We're a couple of weeks away from the New York Sun either staggering forward or closing down; it would seem that billionaire Bruce Kovner, one of the original funders, has lost interest in his ultra-Zionist offspring. Kovner is a financial genius who has always balanced rightwing causes, say the American Enterprise Institute, which he chairs, with ones that are acceptable to his Manhattan host–like Juilliard, which he also chairs. Kovner's social world is New York. He loves music and theater, and is generous to the arts.
I wrote about the secretive baron two or three years ago for New York Magazine; he was then a lone wolf on the Isle of Manhattoes, and Jane Austen's formulation applied well to him: "It is a truth universally acknowledged, that a single man in possession of a good fortune must be in want of a wife." The women were baying at the high hedges of the hedge king's estate.
Well since then Kovner has wed. I missed it, so apparently did the Times. But FEC records on his gift of $4600 to John McCain last year say that half the gift was assigned to his spouse, Suzie Kovner, a homemaker. Cruising the internet, it seems that Suzie, a goodlooking redhead with a great smile, is the former Suzanne Fairchild, who worked at Sotheby's, described herself as a bookworm and nerd, and is like her husband, a lover of the high arts –in this case, Brit theater.

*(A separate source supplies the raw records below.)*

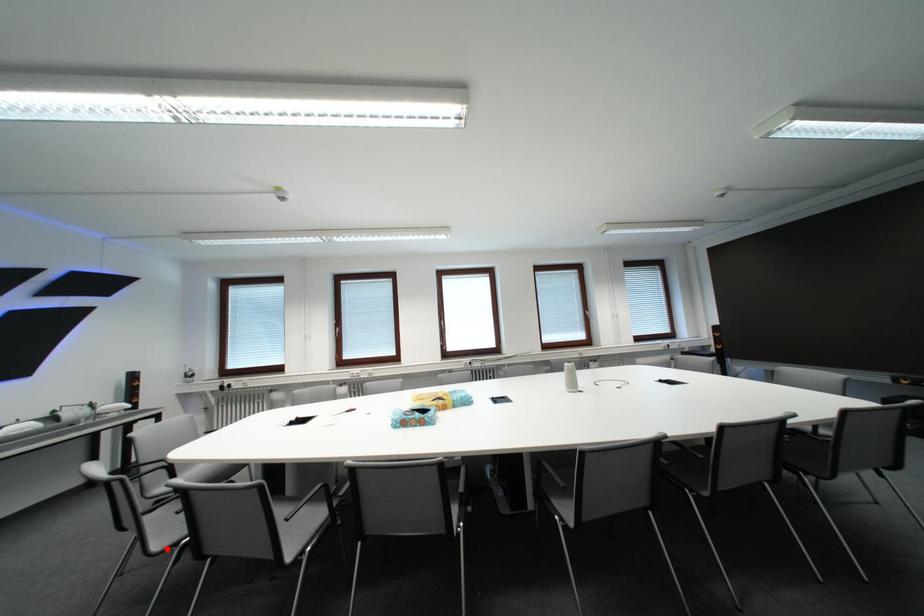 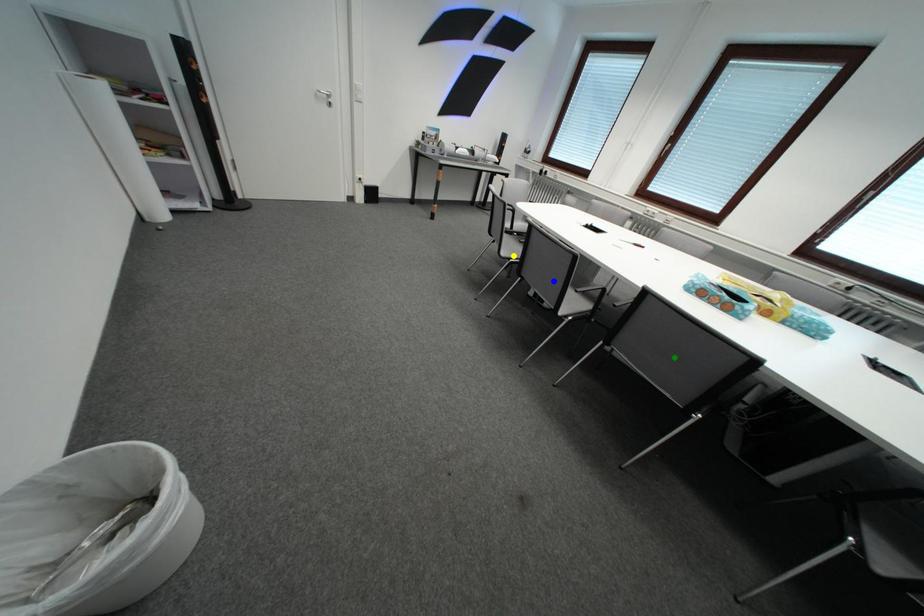 Question: I am providing you with two images of the same scene from different viewpoints. A red point is marked on the first image. You are given multiple points on the second image. Which mark in image 2 goes with the point in image 1?

Choices:
 (A) yellow point
 (B) green point
 (C) blue point

Answer: (A) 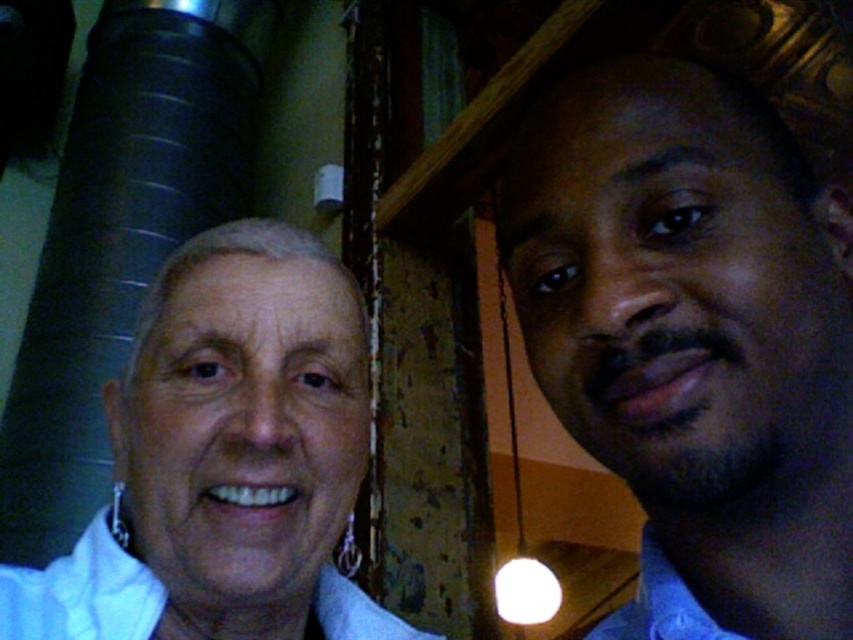 Question: Which of the following is the closest to the observer?

Choices:
 (A) (122, 605)
 (B) (135, 422)

Answer: (A)

Question: Which object is the closest to the white matte/soft skin at center?

Choices:
 (A) smooth skin face at right
 (B) white cotton dress shirt at lower left

Answer: (B)

Question: Can you confirm if smooth skin face at right is bigger than white matte/soft skin at center?

Choices:
 (A) yes
 (B) no

Answer: (B)

Question: Does white matte/soft skin at center appear on the right side of white cotton dress shirt at lower left?

Choices:
 (A) yes
 (B) no

Answer: (B)

Question: Is smooth skin face at right below white matte/soft skin at center?

Choices:
 (A) yes
 (B) no

Answer: (B)

Question: Which of the following is the farthest from the observer?

Choices:
 (A) (538, 148)
 (B) (358, 419)
 (C) (337, 616)

Answer: (C) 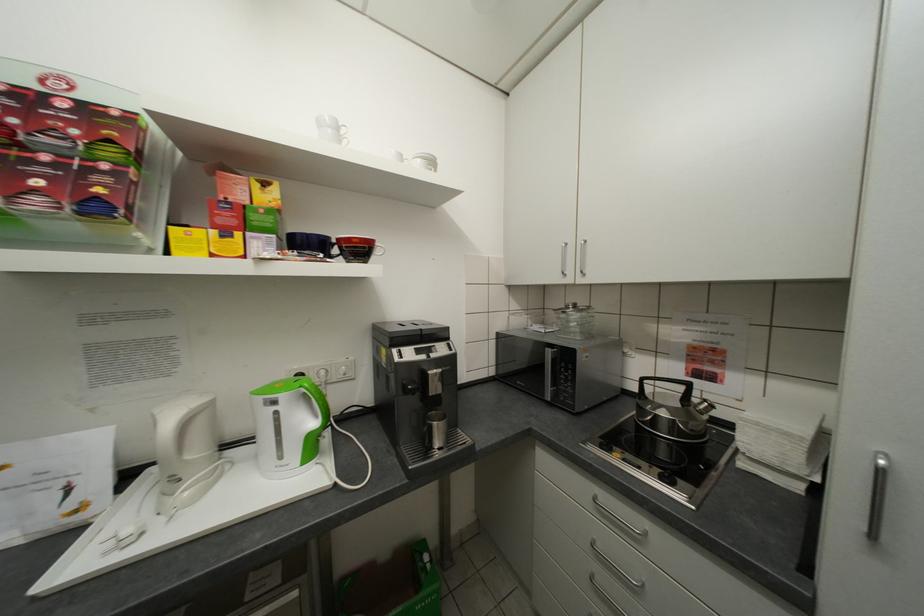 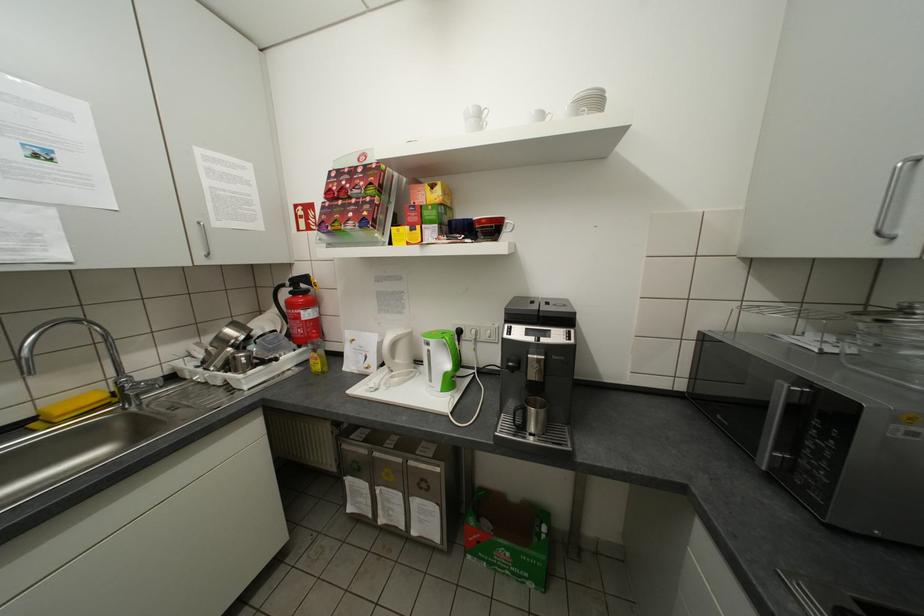 Find the pixel in the second image that matches [446,443] in the first image.

(541, 428) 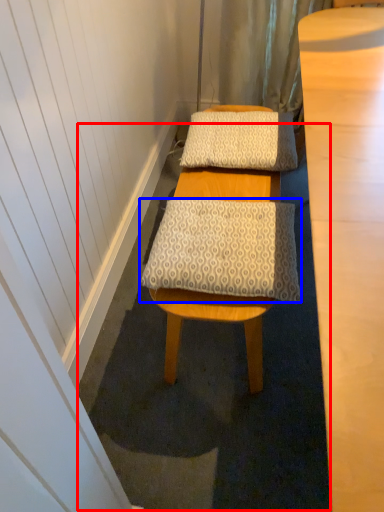 Question: Which point is further to the camera, bath mat (highlighted by a red box) or pillow (highlighted by a blue box)?

Choices:
 (A) bath mat
 (B) pillow

Answer: (A) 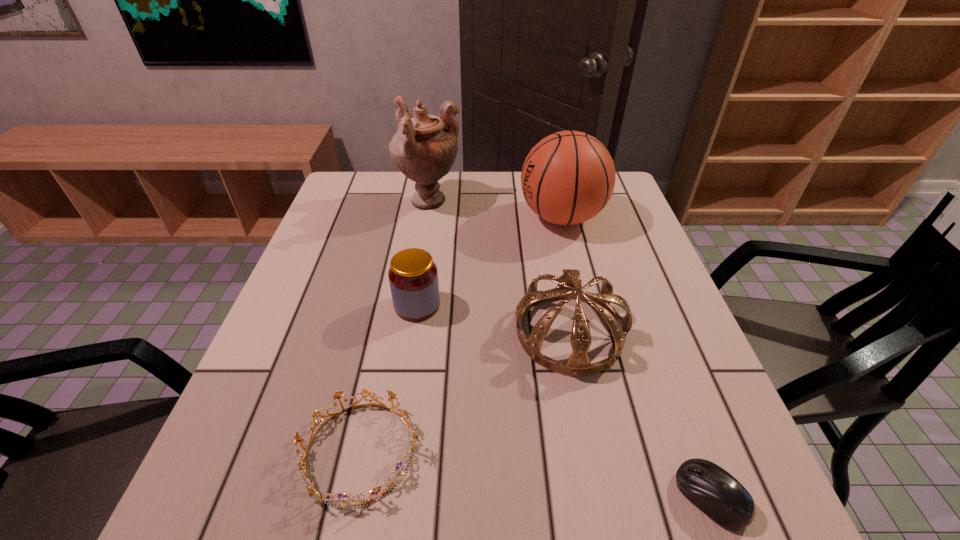 Locate an element on the screen. The width and height of the screenshot is (960, 540). the tallest object is located at coordinates (424, 148).

The height and width of the screenshot is (540, 960). In order to click on basketball in this screenshot , I will do `click(567, 178)`.

The width and height of the screenshot is (960, 540). In order to click on the third tallest object in this screenshot , I will do `click(569, 286)`.

You are a GUI agent. You are given a task and a screenshot of the screen. Output one action in this format:
    pyautogui.click(x=<x>, y=<y>)
    Task: Click on the taller tiara
    
    Given the screenshot: What is the action you would take?
    pyautogui.click(x=569, y=286)

The width and height of the screenshot is (960, 540). Identify the location of jar. coord(413,277).

In order to click on the shorter tiara in this screenshot , I will do [x=413, y=435].

The width and height of the screenshot is (960, 540). Identify the location of the nearer tiara. (413, 435).

At what (x,y) coordinates should I click in order to perform the action: click on the shortest object. Please return your answer as a coordinate pair (x, y). The width and height of the screenshot is (960, 540). Looking at the image, I should click on (713, 490).

Image resolution: width=960 pixels, height=540 pixels. I want to click on vacant space positioned 0.380m on the right of the urn, so click(591, 201).

Where is `free spot located on the surface of the second tallest object near the brand logo`? free spot located on the surface of the second tallest object near the brand logo is located at coordinates (500, 217). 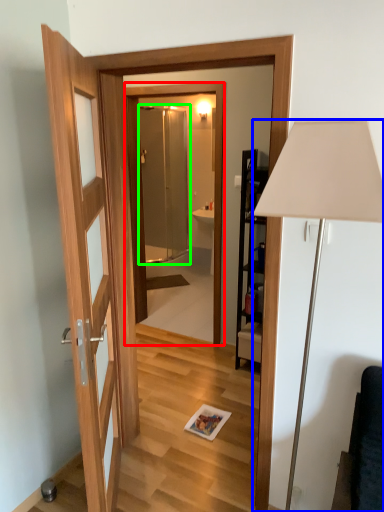 Question: Which object is positioned closest to mirror (highlighted by a red box)? Select from lamp (highlighted by a blue box) and screen door (highlighted by a green box).

Choices:
 (A) lamp
 (B) screen door

Answer: (B) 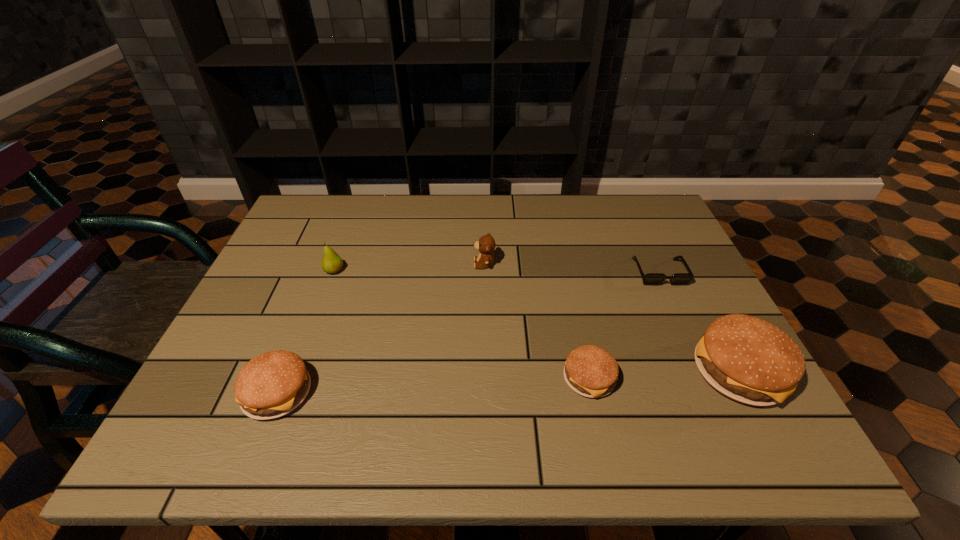 Where is `the second shortest hamburger`? This screenshot has height=540, width=960. the second shortest hamburger is located at coordinates (272, 384).

You are a GUI agent. You are given a task and a screenshot of the screen. Output one action in this format:
    pyautogui.click(x=<x>, y=<y>)
    Task: Click on the fifth tallest object
    
    Given the screenshot: What is the action you would take?
    pyautogui.click(x=591, y=371)

I want to click on the third object from right to left, so click(591, 371).

Find the location of `the rightmost hamburger`. the rightmost hamburger is located at coordinates (x=747, y=359).

Find the location of a particular element. pear is located at coordinates (331, 263).

At what (x,y) coordinates should I click in order to perform the action: click on sunglasses. Please return your answer as a coordinate pair (x, y). The height and width of the screenshot is (540, 960). Looking at the image, I should click on (651, 278).

In order to click on the third object from left to right in this screenshot , I will do `click(486, 244)`.

The height and width of the screenshot is (540, 960). Find the location of `free spot located 0.070m on the right of the second shortest hamburger`. free spot located 0.070m on the right of the second shortest hamburger is located at coordinates (346, 393).

Identify the location of vacant space located 0.230m on the back of the shortest hamburger. The height and width of the screenshot is (540, 960). (569, 286).

This screenshot has height=540, width=960. I want to click on vacant space situated on the left of the rightmost hamburger, so click(x=613, y=372).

I wish them well, and hope that the Ascension of Suzie portends good news for the American political discourse. Like what would she make of the fact that AEI quietly slips $96,000 a year to mustachioed rightwing Israeli Dore Gold, who is doing everything he can to frustrate the peace process? It's sort of non-U, if you know what I mean…

Oh Philip:
Your hopes of little Suz changing Bruce's politics are absurd. Bruce is a man, his own man. Not everyone is as pussy-whipped as you.
It's sort of non-U…. Now I do!
Ah . . . non-U. Mitford's book was a family favorite; a great source of raucous joy. But if I said 'home' instead of 'house', I got the look. Ditto 'couch'. 'Nice' was out of the question. "Oh, she's no nice." That was fingernails on the blackboard. I was five years old.